RONNIE SPECTOR (1943-2022)


        I didn't know what a goddess looked like until I saw a picture of The Ronettes, three of them virtually identical, in the NME towards the end of 1963. 

        Brian Wilson believes ‘Be My Baby’ to be the greatest pop record ever made and claims to have listened to it every day of his life. My kids thought it – and its follow-up ‘Baby I Love You’ – were Christmas songs because the first time they heard Phil Spector’s Wall of Sound was on his Christmas album. I’ve loved both songs since I first heard them aged 16 in that coffee bar in Skipton, the one where I shovelled threepenny bits into a jukebox until I ran out. And they’re playing right now, as I type this tribute to Ronnie Spector whose death I learned about this morning on the internet.

It is indicative of the sudden domination of beat groups in the early sixties that those magic recordings reached only numbers four and 11 respectively in the UK charts. Above ‘Be My Baby’ at number four on November 21, 1963, were Gerry & The Pacemakers, The Beatles and The Searchers, while above ‘Baby I Love You’ at number 11 on February 27, 1964, were The Bachelors, The Searchers, The Dave Clark Five, The Merseybeats, Gerry & The Pacemakers, Manfred Mann and Brian Poole & The Tremeloes. Topping the charts that week was Cilla Black with ‘Anyone Who Had A Heart’, originally recorded by Dionne Warwick.

Nevertheless, it’s a pound to a penny that every single member of all those groups, and Cilla of course, would doff their hat to Ronnie Spector, or Ronnie Bennett as she was then, the lead singer on both the records. 

“When The Ronettes made their public debut with their first single, it was immediately obvious that they were to the bright, chirpy little Crystals what Elvis was to Pat Boone,” writes my former Melody Maker colleague Richard Williams in his Phil Spector book Out Of His Head. “The year they hit the chart, Helena Rubinstein’s profits certainly doubled.
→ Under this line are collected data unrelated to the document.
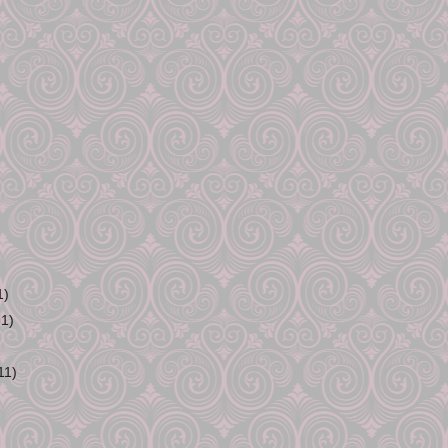
1)
91)
11)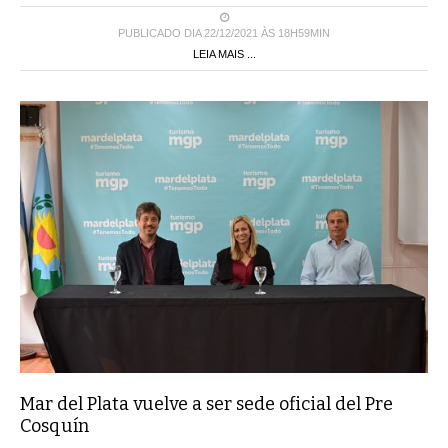
PUBLICADO DIA 22/12/2021 ÀS 18H59MIN
LEIA MAIS ...
Mar del Plata vuelve a ser sede oficial del Pre
Cosquín
El festival folclórico más importante del país busca nuevos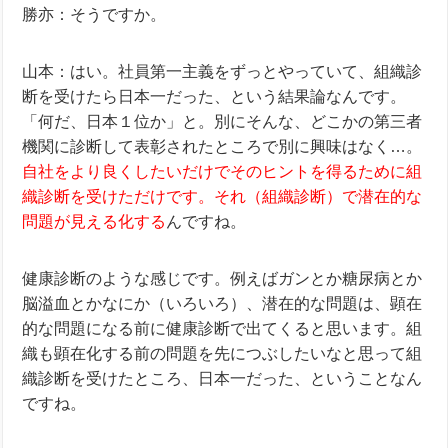
勝亦：そうですか。
山本：はい。社員第一主義をずっとやっていて、組織診
断を受けたら日本一だった、という結果論なんです。
「何だ、日本１位か」と。別にそんな、どこかの第三者
機関に診断して表彰されたところで別に興味はなく…。
自社をより良くしたいだけでそのヒントを得るために組
織診断を受けただけです。それ（組織診断）で潜在的な
問題が見える化する
んですね。
健康診断のような感じです。例えばガンとか糖尿病とか
脳溢血とかなにか（いろいろ）、潜在的な問題は、顕在
的な問題になる前に健康診断で出てくると思います。
組
織も顕在化する前の問題を先につぶしたいなと思って組
織診断を受けたところ、日本一だった、ということなん
ですね。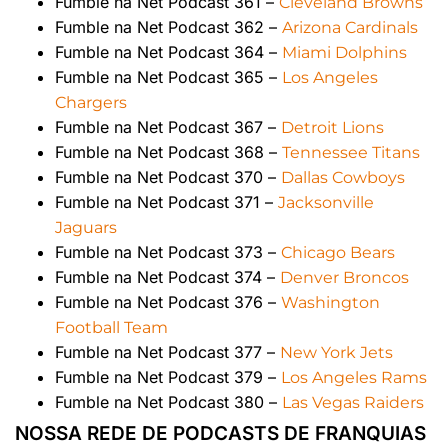
Fumble na Net Podcast 361 –
Cleveland Browns
Fumble na Net Podcast 362 –
Arizona Cardinals
Fumble na Net Podcast 364 –
Miami Dolphins
Fumble na Net Podcast 365 –
Los Angeles
Chargers
Fumble na Net Podcast 367 –
Detroit Lions
Fumble na Net Podcast 368 –
Tennessee Titans
Fumble na Net Podcast 370 –
Dallas Cowboys
Fumble na Net Podcast 371 –
Jacksonville
Jaguars
Fumble na Net Podcast 373 –
Chicago Bears
Fumble na Net Podcast 374 –
Denver Broncos
Fumble na Net Podcast 376 –
Washington
Football Team
Fumble na Net Podcast 377 –
New York Jets
Fumble na Net Podcast 379 –
Los Angeles Rams
Fumble na Net Podcast 380 –
Las Vegas Raiders
NOSSA REDE DE PODCASTS DE FRANQUIAS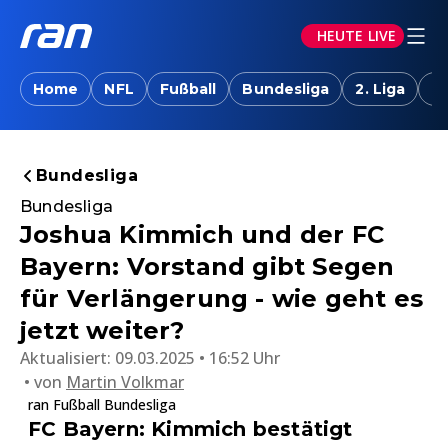
HEUTE LIVE
Home
NFL
Fußball
Bundesliga
2. Liga
T
Bundesliga
Bundesliga
Joshua Kimmich und der FC
Bayern: Vorstand gibt Segen
für Verlängerung - wie geht es
jetzt weiter?
Aktualisiert:
09.03.2025 • 16:52 Uhr
von
Martin Volkmar
ran Fußball Bundesliga
FC Bayern: Kimmich bestätigt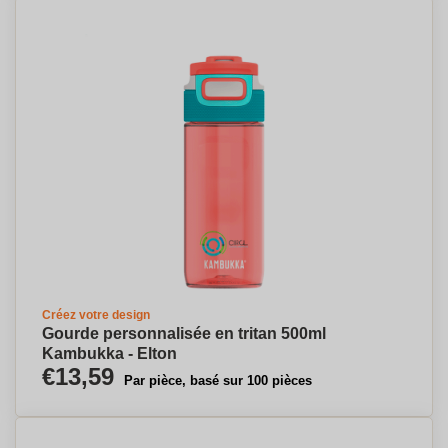
Créez votre design
Gourde personnalisée en tritan 500ml
Kambukka - Elton
€13,59
Par pièce, basé sur 100 pièces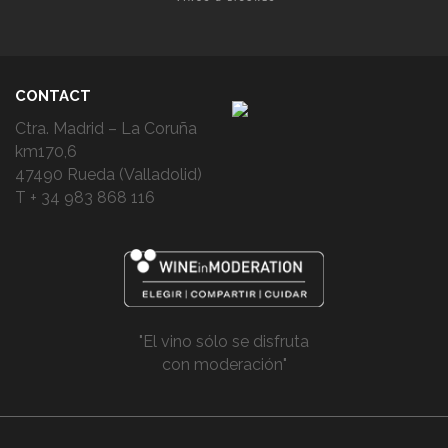
CONTACT
Ctra. Madrid – La Coruña
km170,6
47490 Rueda (Valladolid)
T + 34 983 868 116
"El vino sólo se disfruta
con moderación"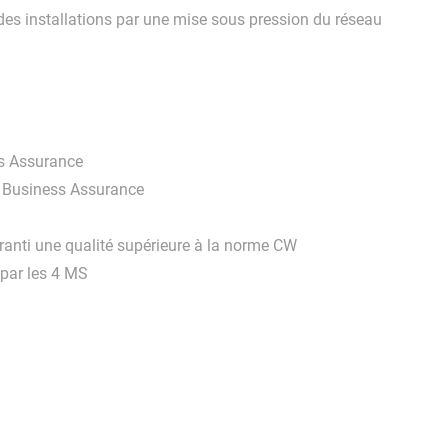
 des installations par une mise sous pression du réseau
ss Assurance
 Business Assurance
anti une qualité supérieure à la norme CW
 par les 4 MS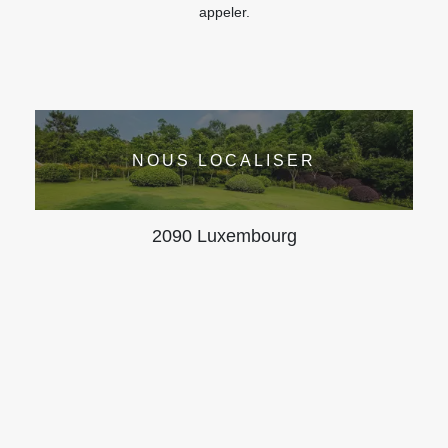
appeler.
NOUS LOCALISER
2090 Luxembourg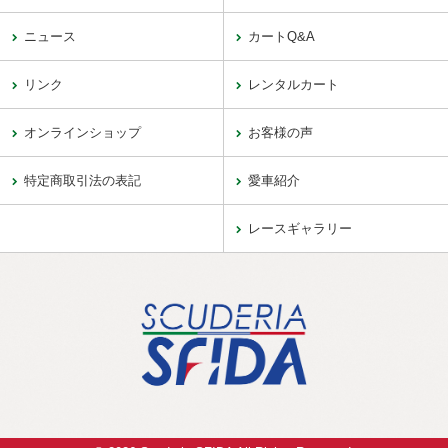
ニュース
カートQ&A
リンク
レンタルカート
オンラインショップ
お客様の声
特定商取引法の表記
愛車紹介
レースギャラリー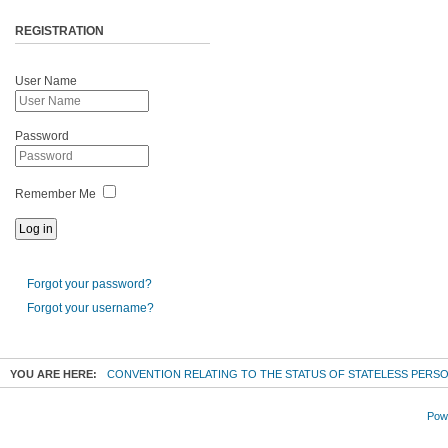
REGISTRATION
User Name
Password
Remember Me
Forgot your password?
Forgot your username?
YOU ARE HERE:
CONVENTION RELATING TO THE STATUS OF STATELESS PERS
Powe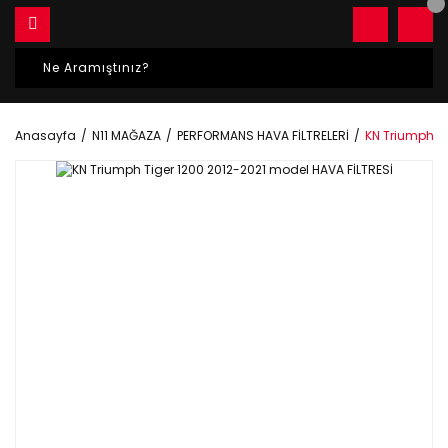
Anasayfa
N11 MAĞAZA
PERFORMANS HAVA FİLTRELERİ
KN Triumph Ti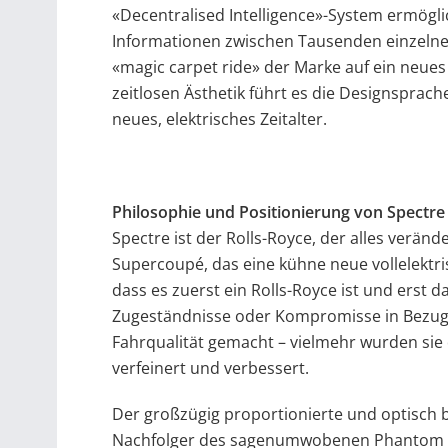
«Decentralised Intelligence»-System ermögli
Informationen zwischen Tausenden einzelne
«magic carpet ride» der Marke auf ein neues
zeitlosen Ästhetik führt es die Designsprach
neues, elektrisches Zeitalter.
Philosophie und Positionierung von Spectre
Spectre ist der Rolls-Royce, der alles verände
Supercoupé, das eine kühne neue vollelektri
dass es zuerst ein Rolls-Royce ist und erst 
Zugeständnisse oder Kompromisse in Bezug 
Fahrqualität gemacht – vielmehr wurden sie 
verfeinert und verbessert.
Der großzügig proportionierte und optisch b
Nachfolger des sagenumwobenen Phantom Co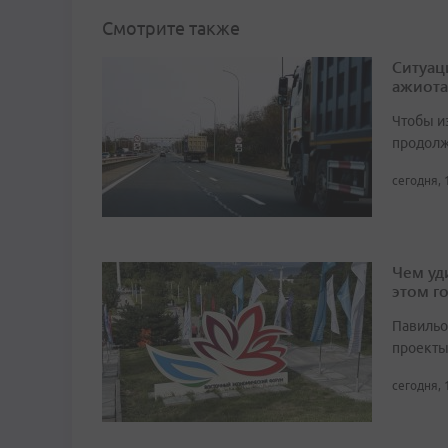
Смотрите также
Ситуац
ажиота
Чтобы и
продолж
сегодня, 
Чем уд
этом г
Павильо
проекты
сегодня,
They looked dangerous, a threat to any average male’s self-esteem, but despite the challenge in their eyes they performed love songs in which they pleaded with their boys… This marvellously piquant contract between promise and performance was made possible because of the emotions roiling within Ronnie Bennett’s hugely quavering, massively sexy voice, a pure pop instrument the like of which no one had ever heard before. [Phil] Spector had found his instrument, and she had found her setting.”

Estelle, Ronnie & Nedra

Ronnie was 19, her sister Estelle was 20 and their cousin Nedra Talley was just 18 when they recorded these two songs. All three girls had jet black bouffant hair piled way up high, wore tight dresses in shiny material or slinky pants suits and looked simply gorgeous, their bloodline a mixture of white American, black African and a hint of Irish. Their eyes, beneath the mascara and false lashes, bore through you. Their sound was that of a massed choir, backed by Spector’s multi-instrument landscape, the biggest reverb in the world, part gospel, part Wagner, part symphonic, seductive yet yearning, beguiling, breathless and oh so seductive. They danced with Ringo at the Peppermint Lounge and when they toured the UK with The Rolling Stones in 1964 Phil Spector tagged along as chaperone in case Mick and Keith had ideas. 
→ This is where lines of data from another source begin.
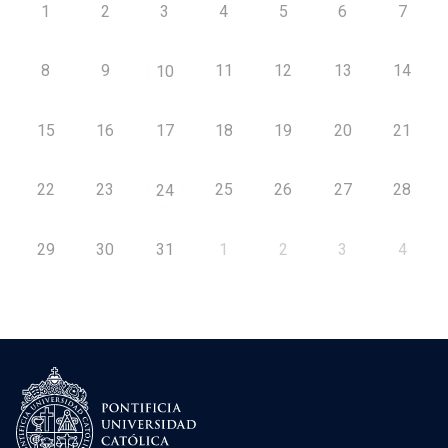
1
2
3
4
5
6
7
8
9
11
12
13
14
10
15
16
17
18
19
20
21
22
23
25
26
27
28
24
29
30
31
1
2
3
4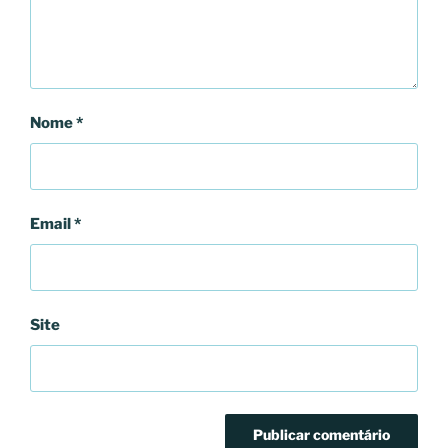
Nome
*
Email
*
Site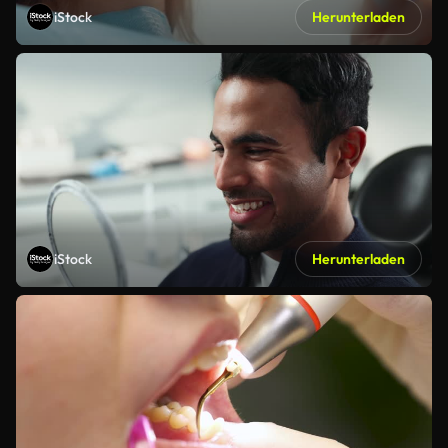
iStock
Herunterladen
iStock
Herunterladen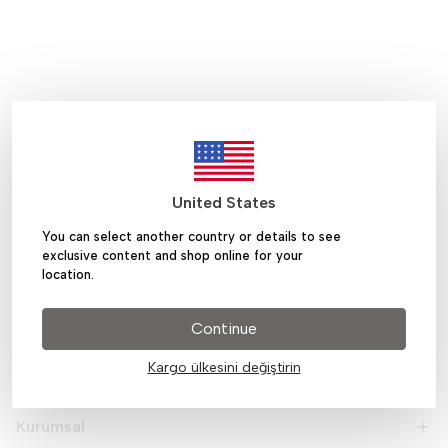
1
United States
You can select another country or details to see
exclusive content and shop online for your
location.
Continue
Kargo ülkesini değiştirin
Hakkımızda
Kurumsal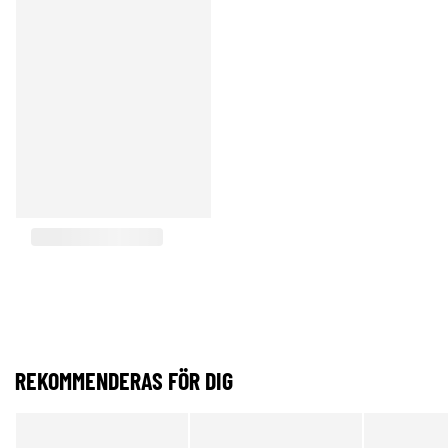
REKOMMENDERAS FÖR DIG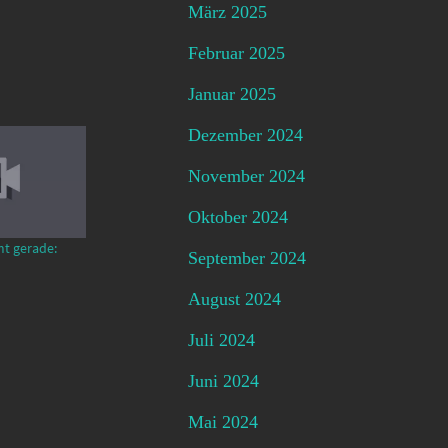
März 2025
Februar 2025
Januar 2025
Dezember 2024
November 2024
Oktober 2024
mt gerade:
September 2024
August 2024
Juli 2024
Juni 2024
Mai 2024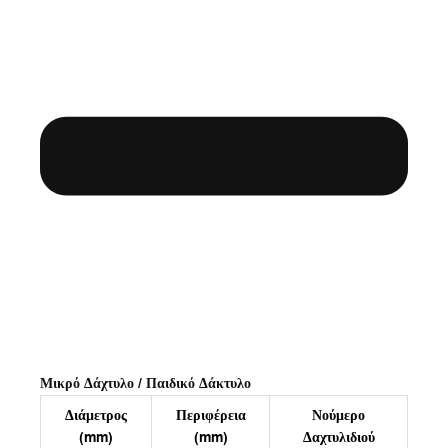
Μικρό Δάχτυλο / Παιδικό Δάκτυλο
Διάμετρος
Περιφέρεια
Νούμερο
(mm)
(mm)
Δαχτυλιδιού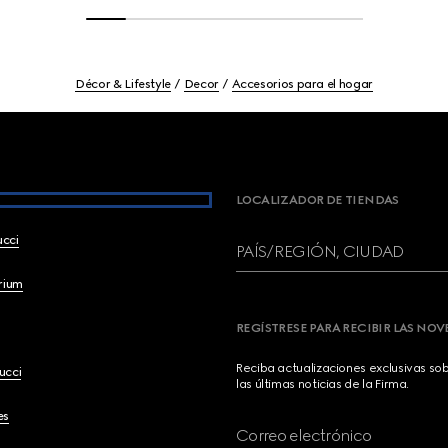
Décor & Lifestyle
Decor
Accesorios para el hogar
LOCALIZADOR DE TIENDAS
ucci
PAÍS/REGIÓN, CIUDAD
brium
REGÍSTRESE PARA RECIBIR LAS NO
Reciba actualizaciones exclusivas so
ucci
las últimas noticias de la Firma.
es
Correo electrónico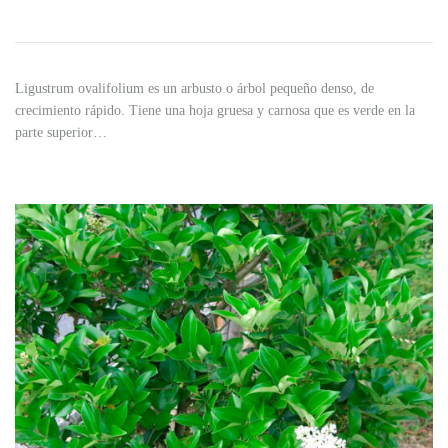
Ligustrum ovalifolium es un arbusto o árbol pequeño denso, de
crecimiento rápido. Tiene una hoja gruesa y carnosa que es verde en la
parte superior…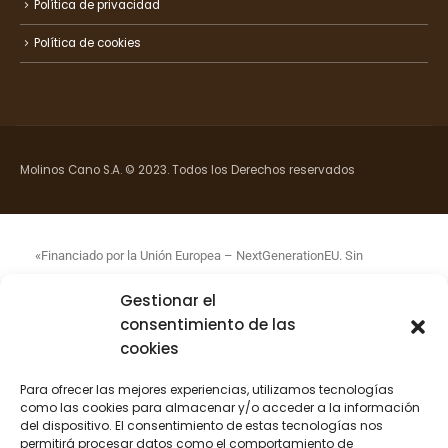
Política de privacidad
Política de cookies
Molinos Cano S.A. © 2023. Todos los Derechos reservados
«Financiado por la Unión Europea – NextGenerationEU. Sin
embargo, los puntos de vista y las opiniones expresadas son
Gestionar el
únicamente los del autor o autores y no reflejan necesariamente
consentimiento de las
los de la Unión Europea o la Comisión Europea. Ni la Unión Europea
cookies
ni la Comisión Europea pueden ser consideradas responsables de
las mismas»
Para ofrecer las mejores experiencias, utilizamos tecnologías
como las cookies para almacenar y/o acceder a la información
del dispositivo. El consentimiento de estas tecnologías nos
permitirá procesar datos como el comportamiento de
The Ronettes went on to make many more great records, as did Ronnie on her own, but none sounded as good as these two. Ronnie married Phil, or rather Phil imprisoned Ronnie in the unhappiest of marriages, but she escaped and became the legend she deserved to be. I saw her once, in 1976, when she performed at the Bottom Line in New York with Southside Johnny & The Asbury Dukes. It was, of course, a night of nostalgia but anyone who was anyone in NY turned out to see her that night, and she sang the songs we wanted to hear. 
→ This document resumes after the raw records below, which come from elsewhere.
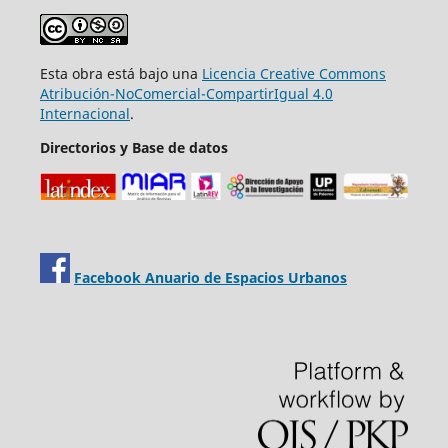
Esta obra está bajo una
Licencia Creative Commons
Atribución-NoComercial-CompartirIgual 4.0
Internacional
.
Directorios y Base de datos
Facebook Anuario de Espacios Urbanos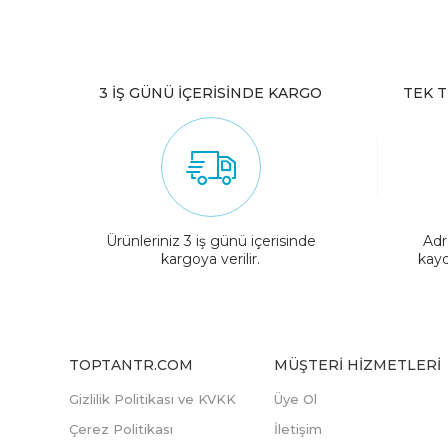
3 İŞ GÜNÜ İÇERİSİNDE KARGO
TEK T
Ürünleriniz 3 iş günü içerisinde
Adr
kargoya verilir.
kayd
TOPTANTR.COM
MÜŞTERI HIZMETLERI
Gizlilik Politikası ve KVKK
Üye Ol
Çerez Politikası
İletişim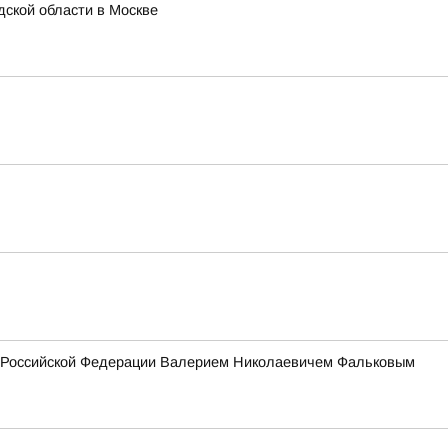
ской области в Москве
ия Российской Федерации Валерием Николаевичем Фальковым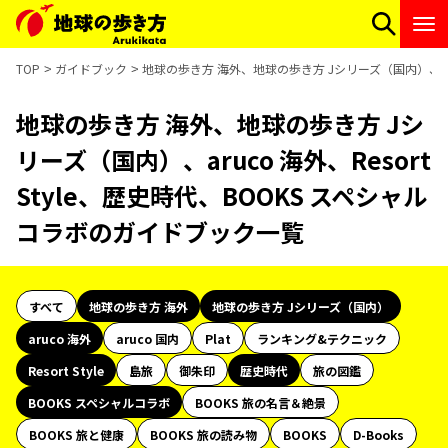
TOP
ガイドブック
地球の歩き方 海外、地球の歩き方 Jシリーズ（国内）、aruc
地球の歩き方 海外、地球の歩き方 Jシ
リーズ（国内）、aruco 海外、Resort
Style、歴史時代、BOOKS スペシャル
コラボのガイドブック一覧
すべて
地球の歩き方 海外
地球の歩き方 Jシリーズ（国内）
aruco 海外
aruco 国内
Plat
ランキング&テクニック
Resort Style
島旅
御朱印
歴史時代
旅の図鑑
BOOKS スペシャルコラボ
BOOKS 旅の名言＆絶景
BOOKS 旅と健康
BOOKS 旅の読み物
BOOKS
D-Books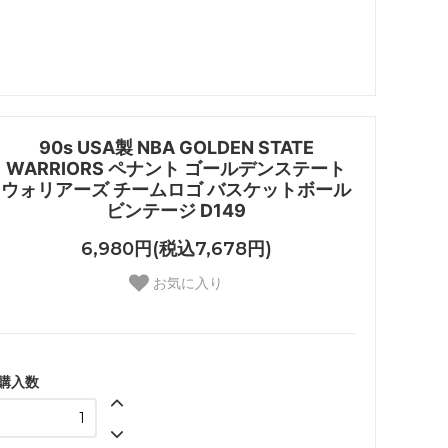
90s USA製 NBA GOLDEN STATE
WARRIORS ペナント ゴールデンステート
ウォリアーズ チームロゴ バスケットボール
ビンテージ D149
6,980円(税込7,678円)
お気に入り
購入数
        “They could sing right through a wall of sound,” said Keith Richards who recalled that 1964 tour when he inducted The Ronettes onto the Rock and Roll Hall of Fame on 2007. “They touched my heart there and then, and they touch it still.” 

(I found both the photos on the internet uncredited. I think the bottom one is a promo shot taken for Philles Records in 1963, with the top one taken a bit later.)